_Problem details_:
Take the line with "ホーム (68, 171)" and all lines after it, through the end of the records below, and repeat them exactly.

=== Provided material ===

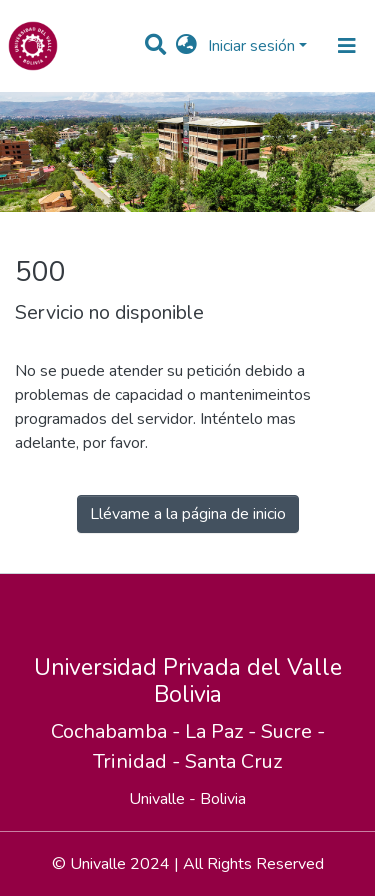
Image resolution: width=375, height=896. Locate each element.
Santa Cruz (233, 761)
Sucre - (293, 731)
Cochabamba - (118, 731)
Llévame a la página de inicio (188, 514)
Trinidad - (139, 761)
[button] (186, 46)
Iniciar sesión (251, 46)
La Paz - (223, 731)
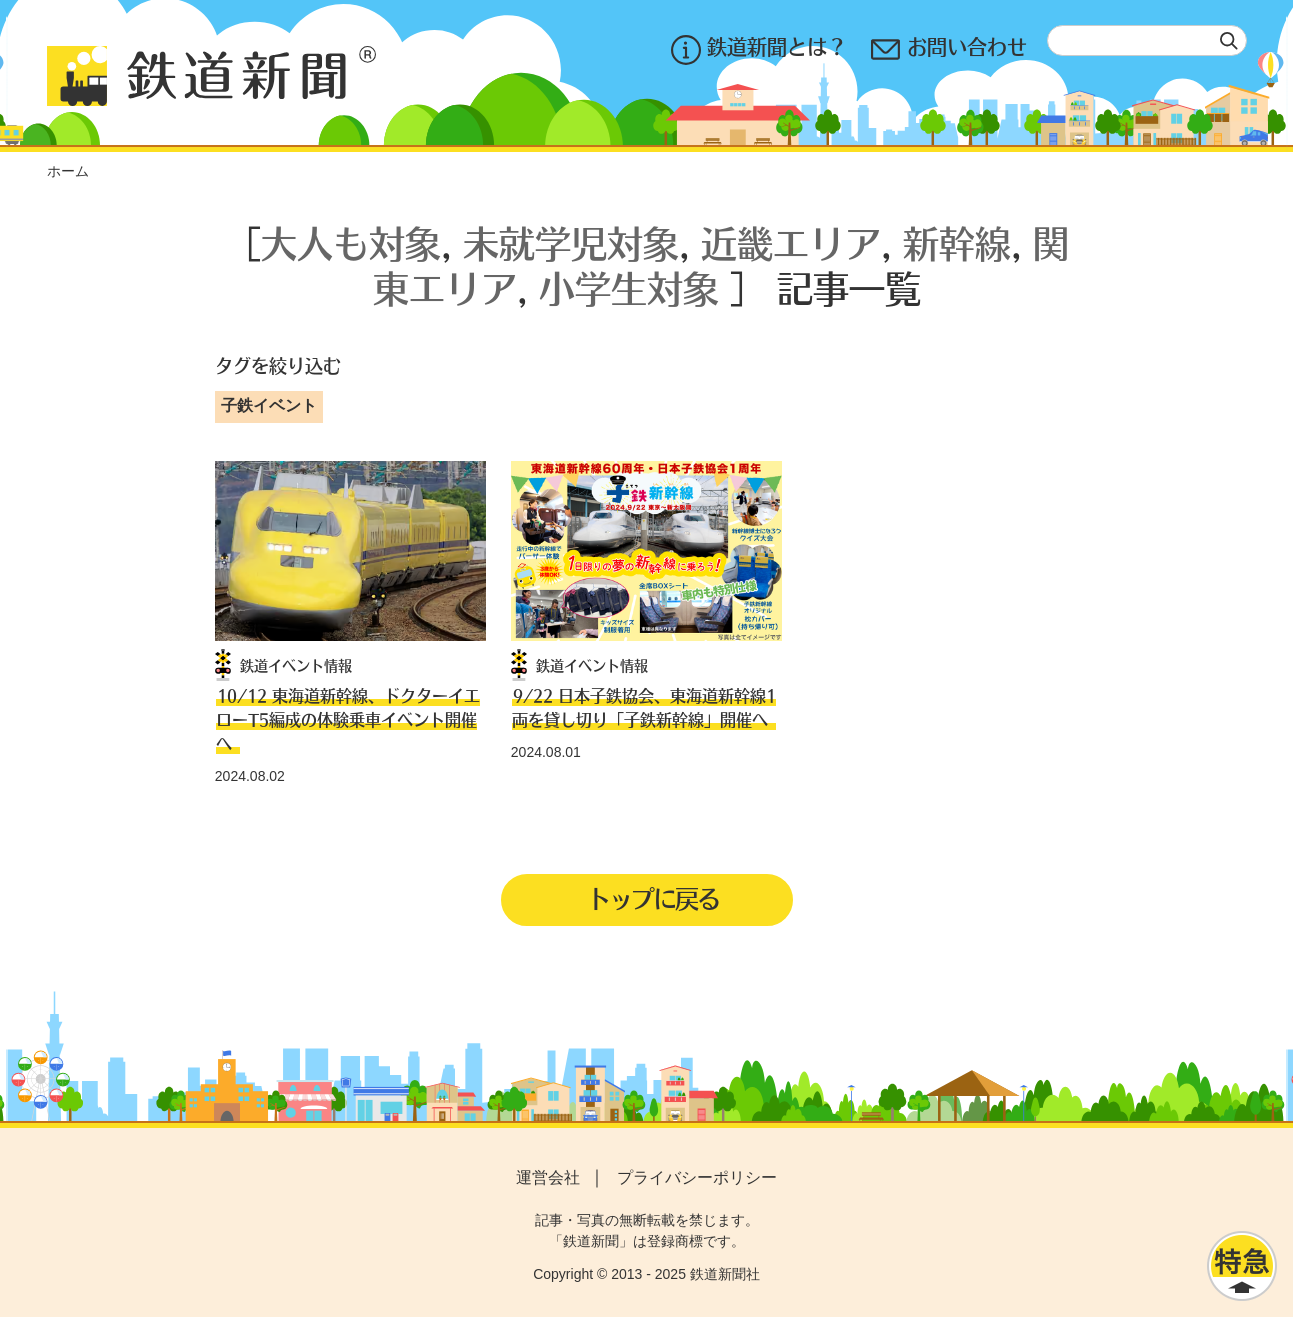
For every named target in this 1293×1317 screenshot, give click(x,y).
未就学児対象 (571, 242)
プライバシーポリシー (697, 1177)
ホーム (68, 171)
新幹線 (957, 242)
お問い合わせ (949, 49)
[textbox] (1147, 40)
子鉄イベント (269, 405)
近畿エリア (791, 242)
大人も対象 (351, 242)
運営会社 (548, 1177)
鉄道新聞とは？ (759, 49)
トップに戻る (653, 898)
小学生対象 (629, 287)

===

_Response_:
ホーム (68, 171)
新幹線 (957, 242)
お問い合わせ (949, 49)
[textbox] (1147, 40)
子鉄イベント (269, 405)
近畿エリア (791, 242)
大人も対象 (351, 242)
運営会社 (548, 1177)
鉄道新聞とは？ (759, 49)
トップに戻る (653, 898)
小学生対象 (629, 287)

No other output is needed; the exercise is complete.